Courtesy of Rafael Villares

Born in Havana, Cuba in 1989, Rafael Villares uses a wide range of mediums — including painting, drawing, photography, sound and sculpture — to create innovative pieces that question the effect of humans on the natural landscape and the impact of nature on human life. 

Using research, collaborative methods and public space interventions, at the intersection of art and science, he pushes the boundaries of traditional artistic practices. His work — a piece of Villares’ vision of terra ignota, the unknown land — will be displayed in the “Blanket Statement: 1st-Year MFA Fall Exhibition”  at Green Hall Gallery at the Yale School of Art until Nov. 11.

“I like to work with data a lot,” said Villares. “I am fascinated by the idea of how things that we feel are always transforming data and how data is so ‘unfeeling’. It’s a number so we do not have a sensation.”

Through his work, Villares translates the invisible meaning of data into approachable artworks with the goal to sensitize individuals to their relationship to nature. He defends the role of contemporary artists in raising awareness about climate change in works like “Topographic Paradox.”

“The most important part of the art is to give a space for people to rethink their lives and the multiple realities,” he states. 

Before joining the Yale School of Art Sculpture Department this year, Villares received artistic training in his hometown from the Instituto Superior de Arte, the Academia Nacional de Bellas Artes San Alejandro and the Centro Experimental de Artes José Antonio Díaz Peláez. Cuba, the island he was born and raised on, has shaped his work and his focus on landscape. 

“If you live on an island you think differently than if you live on the continent,” said Villares. In one of his first pieces “Finisterre” — which means end of the Earth in latin — he explores how the sea is the first frontier for someone growing up on an island. “Even with the political restrictions in the moment,” he declares, “what shapes you first is the landscape.” 

He has now settled in New Haven with his wife and two daughters for the two years to come.

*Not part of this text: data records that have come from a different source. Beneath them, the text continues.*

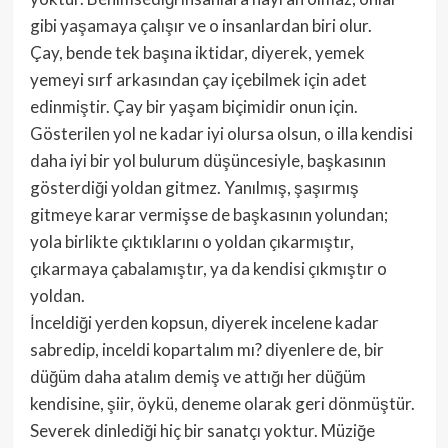
gibi yaşamaya çalışır ve o insanlardan biri olur.
Çay, bende tek başına iktidar, diyerek, yemek
yemeyi sırf arkasından çay içebilmek için adet
edinmiştir. Çay bir yaşam biçimidir onun için.
Gösterilen yol ne kadar iyi olursa olsun, o illa kendisi
daha iyi bir yol bulurum düşüncesiyle, başkasının
gösterdiği yoldan gitmez. Yanılmış, şaşırmış
gitmeye karar vermişse de başkasının yolundan;
yola birlikte çıktıklarını o yoldan çıkarmıştır,
çıkarmaya çabalamıştır, ya da kendisi çıkmıştır o
yoldan.
İnceldiği yerden kopsun, diyerek incelene kadar
sabredip, inceldi kopartalım mı? diyenlere de, bir
düğüm daha atalım demiş ve attığı her düğüm
kendisine, şiir, öykü, deneme olarak geri dönmüştür.
Severek dinlediği hiç bir sanatçı yoktur. Müziğe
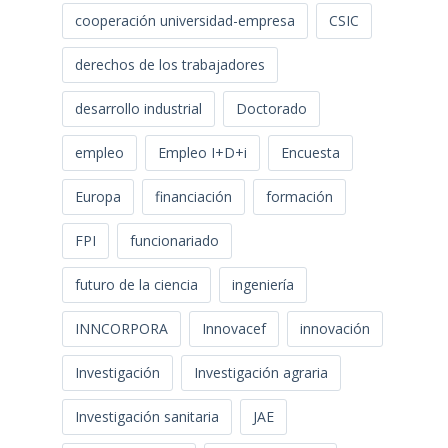
cooperación universidad-empresa
CSIC
derechos de los trabajadores
desarrollo industrial
Doctorado
empleo
Empleo I+D+i
Encuesta
Europa
financiación
formación
FPI
funcionariado
futuro de la ciencia
ingeniería
INNCORPORA
Innovacef
innovación
Investigación
Investigación agraria
Investigación sanitaria
JAE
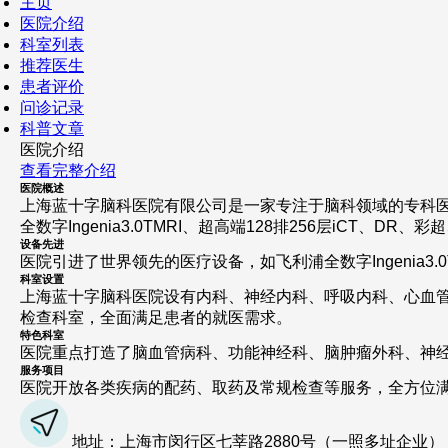
主页
医院介绍
科室列表
推荐医生
患者评价
问诊记录
科普文章
医院介绍
查看完整介绍
医院概述
上海蓝十字脑科医院有限公司是一家专注于脑科领域的专科医
全数字Ingenia3.0TMRI、超高端128排256层iCT、
设备先进
医院引进了世界领先的医疗设备，如飞利浦全数字Ingenia3
科室设置
上海蓝十字脑科医院设有内科、神经内科、呼吸内科、心血管
检查科室，全面满足患者的就医需求。
特色科室
医院重点打造了脑血管病科、功能神经科、脑肿瘤外科、神
服务项目
医院开放各类疾病的配药、取药及常规检查等服务，全方位
地址：上海市闵行区七莘路2880号（一照多址企业）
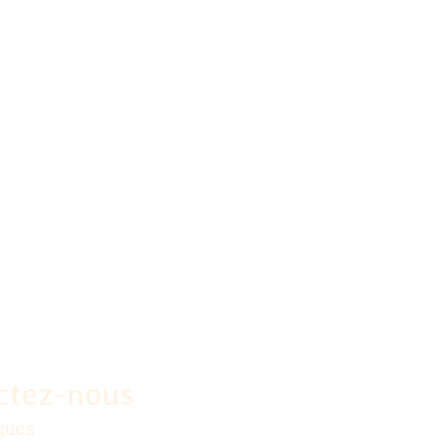
ctez-nous
rgues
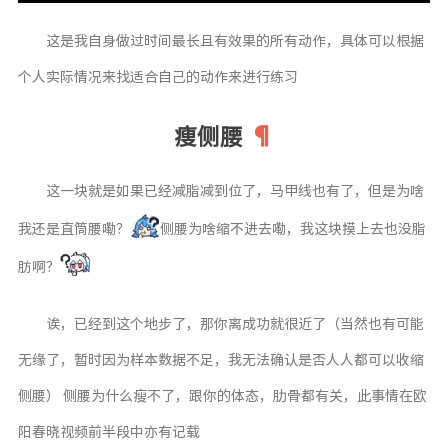
这是我自身做过时间最长且有效果的所有动作，具体可以根据
个人实际情况来找适合自己的动作来进行练习
瘦侧腰
这一块就是如果已经减脂减到位了，马甲线也有了，但是为啥
我还是直筒腰嘞？
侧腰为啥缩不进去嘞，我这块摸上去也没脂
肪啊？
诶，已经到这个地步了，那你离成功就很近了（当然也有可能
无缘了，暂时因为样本数据不足，我无法确认是否人人都可以收缩
侧腰） 侧腰为什么瘦不了，跟你的体态，肋骨都有关，此事情在欧
阳春晓视频前半段中亦有记载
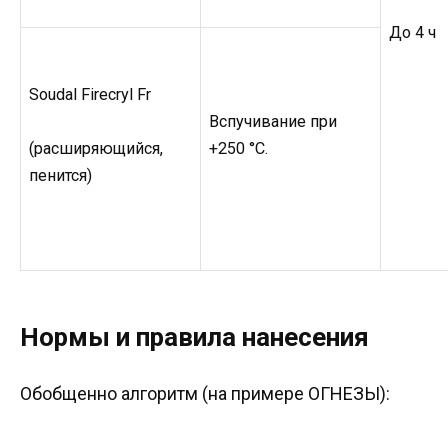
До 4 ч
Soudal Firecryl Fr
Вспучивание при
+250 °C.
(расширяющийся,
пенится)
Нормы и правила нанесения
Обобщенно алгоритм (на примере ОГНЕЗЫ):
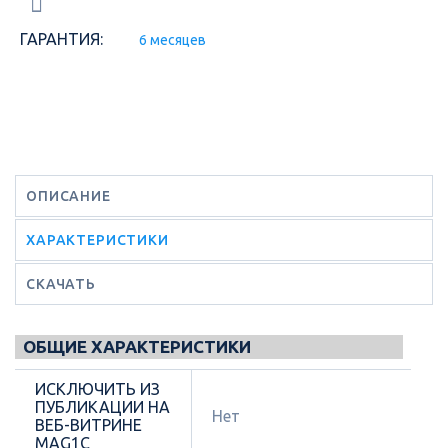
ГАРАНТИЯ:
6 месяцев
ОПИСАНИЕ
ХАРАКТЕРИСТИКИ
СКАЧАТЬ
ОБЩИЕ ХАРАКТЕРИСТИКИ
ИСКЛЮЧИТЬ ИЗ
ПУБЛИКАЦИИ НА
Нет
ВЕБ-ВИТРИНЕ
MAG1C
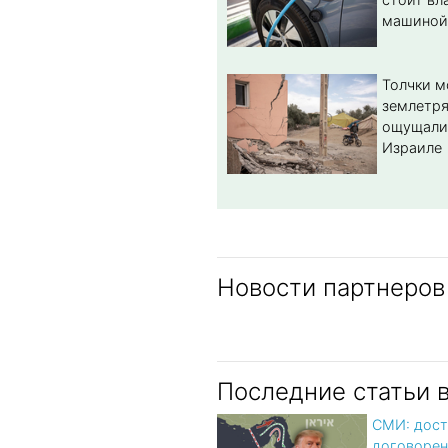
машиной
Толчки 
землетря
ощущали
Израиле
Новости партнеров
Последние статьи 
СМИ: дост
договорен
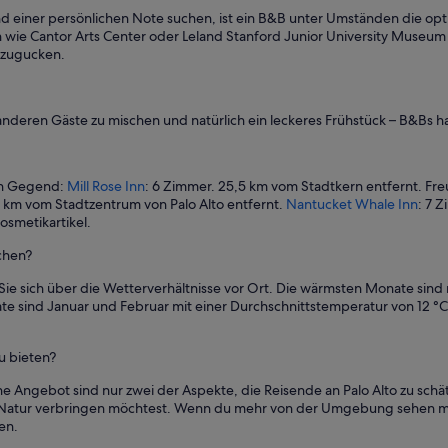
l
iner persönlichen Note suchen, ist ein B&B unter Umständen die optimal
y
 wie Cantor Arts Center oder Leland Stanford Junior University Museum o
b
nzugucken.
u
t
d
u
 anderen Gäste zu mischen und natürlich ein leckeres Frühstück – B&Bs 
e
t
o
en Gegend:
Mill Rose Inn
: 6 Zimmer. 25,5 km vom Stadtkern entfernt. Fre
t
4 km vom Stadtzentrum von Palo Alto entfernt.
Nantucket Whale Inn
: 7 
h
osmetikartikel.
e
p
uchen?
r
o
 Sie sich über die Wetterverhältnisse vor Ort. Die wärmsten Monate sind
x
te sind Januar und Februar mit einer Durchschnittstemperatur von 12 °C
i
m
i
u bieten?
t
y
e Angebot sind nur zwei der Aspekte, die Reisende an Palo Alto zu schät
I
Natur verbringen möchtest. Wenn du mehr von der Umgebung sehen möcht
c
en.
o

Coming to the Yale School of Art, a drastic change from living in Cuba, he believes that he is starting over which he considers “as a good sensation” as he hopes to connect with new ideas to build his art.

Aki Sasamoto, professor in the Sculpture Department of the Yale School of Art, explained how engaging it was to have students, like him, who already have thought through works but are willing to come back to school and approach their art in a new way. 

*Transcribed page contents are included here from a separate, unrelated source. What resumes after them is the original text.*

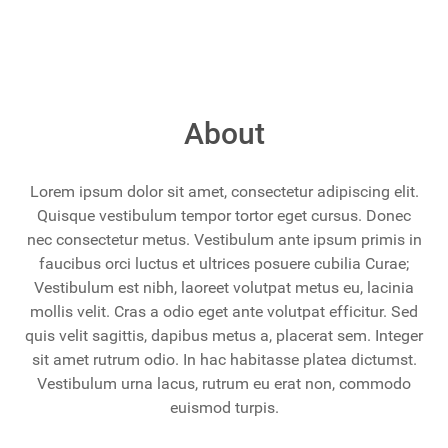
About
Lorem ipsum dolor sit amet, consectetur adipiscing elit.
Quisque vestibulum tempor tortor eget cursus. Donec
nec consectetur metus. Vestibulum ante ipsum primis in
faucibus orci luctus et ultrices posuere cubilia Curae;
Vestibulum est nibh, laoreet volutpat metus eu, lacinia
mollis velit. Cras a odio eget ante volutpat efficitur. Sed
quis velit sagittis, dapibus metus a, placerat sem. Integer
sit amet rutrum odio. In hac habitasse platea dictumst.
Vestibulum urna lacus, rutrum eu erat non, commodo
euismod turpis.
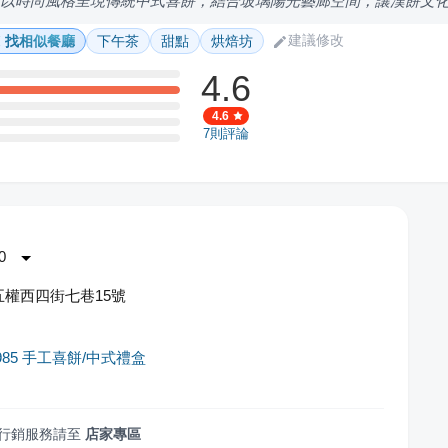
，以時尚風格呈現傳統中式喜餅，結合玻璃陽光藝廊空間，讓漢餅文
建議修改
找相似餐廳
下午茶
甜點
烘焙坊
4.6
4.6
7
則評論
0
權西四街七巷15號
985 手工喜餅/中式禮盒
行銷服務請至
店家專區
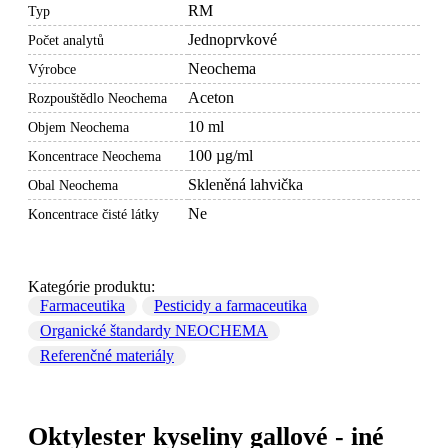
RM
Typ
Jednoprvkové
Počet analytů
Neochema
Výrobce
Aceton
Rozpouštědlo Neochema
10 ml
Objem Neochema
100 µg/ml
Koncentrace Neochema
Skleněná lahvička
Obal Neochema
Ne
Koncentrace čisté látky
Kategórie produktu:
Farmaceutika
Pesticidy a farmaceutika
Organické štandardy NEOCHEMA
Referenčné materiály
Oktylester kyseliny gallové - iné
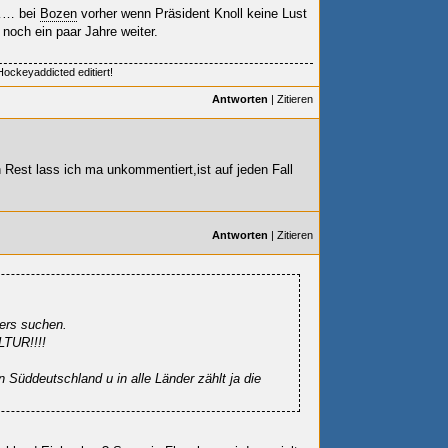
……… bei
Bozen
vorher wenn Präsident Knoll keine Lust
noch ein paar Jahre weiter.
ockeyaddicted editiert!
Antworten
|
Zitieren
Rest lass ich ma unkommentiert,ist auf jeden Fall
Antworten
|
Zitieren
ers suchen.
LTUR!!!!
n Süddeutschland u in alle Länder zählt ja die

“I am excited that people like him can benefit from being at Yale,” Sasamoto concluded.

She hopes that Villares will be able to develop his projects in collaboration with other departments, a wish that the artist also shares. 

His work has been widely exhibited in Cuba and internationally including at the Chazen Museum in Madison, Wisconsin, the Museo Nacional de Arte in Bolivia and the Vancouver and Havanna Biennales. This year, alongside works by Kcho and Giuseppe Stampone, Rafael Villares presents his work at the Cuban Pavilion of the 59th Venice Biennale in the exhibition “TERRA IGNOTA, (proposals for a New World)” curated by Nelson Ramirez de Arellano Conde. 

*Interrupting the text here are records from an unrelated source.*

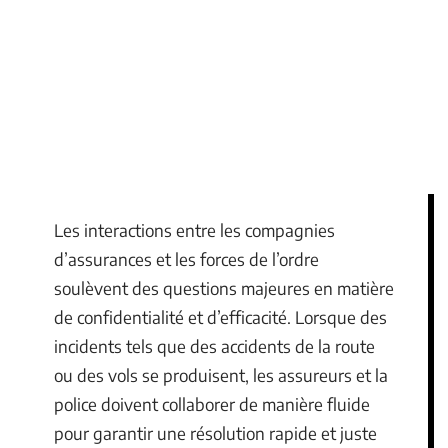
Les interactions entre les compagnies
d’assurances et les forces de l’ordre
soulèvent des questions majeures en matière
de confidentialité et d’efficacité. Lorsque des
incidents tels que des accidents de la route
ou des vols se produisent, les assureurs et la
police doivent collaborer de manière fluide
pour garantir une résolution rapide et juste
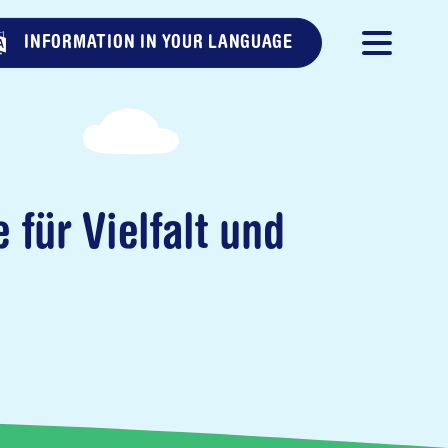
INFORMATION IN YOUR LANGUAGE
für Vielfalt und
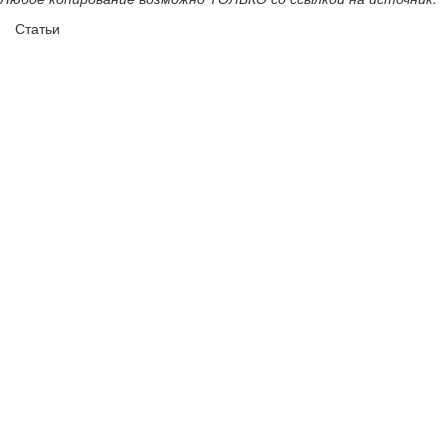
Статьи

When asking the curator of the exhibition how it was to work with Rafael and his art, Conde responded that the Cuban Pavilion was centered around Villares’ works. 

“The concept of Terra Ignota was born as a fruit of a collaboration among Rafael and I, the other two artists are there for multiple reasons, and they complete the concept but are not, from my point of view, indispensable as Rafael is,” Conde wrote to the News. 

Villares’ works, Topographic Paradox Series, Paradigm Series, World’s Fragment Series, Immersion Series, and Morphology of Echo Series are shown in Venice until Nov. 27. 

Staying true to his artistic mission, one of Villares’ local artworks, “Immersion Series” involved the receiving of information from oceanographers about the sea floors from which he created surreal fictionalized digital landscapes. 

The Yale School of Art was established in 1869.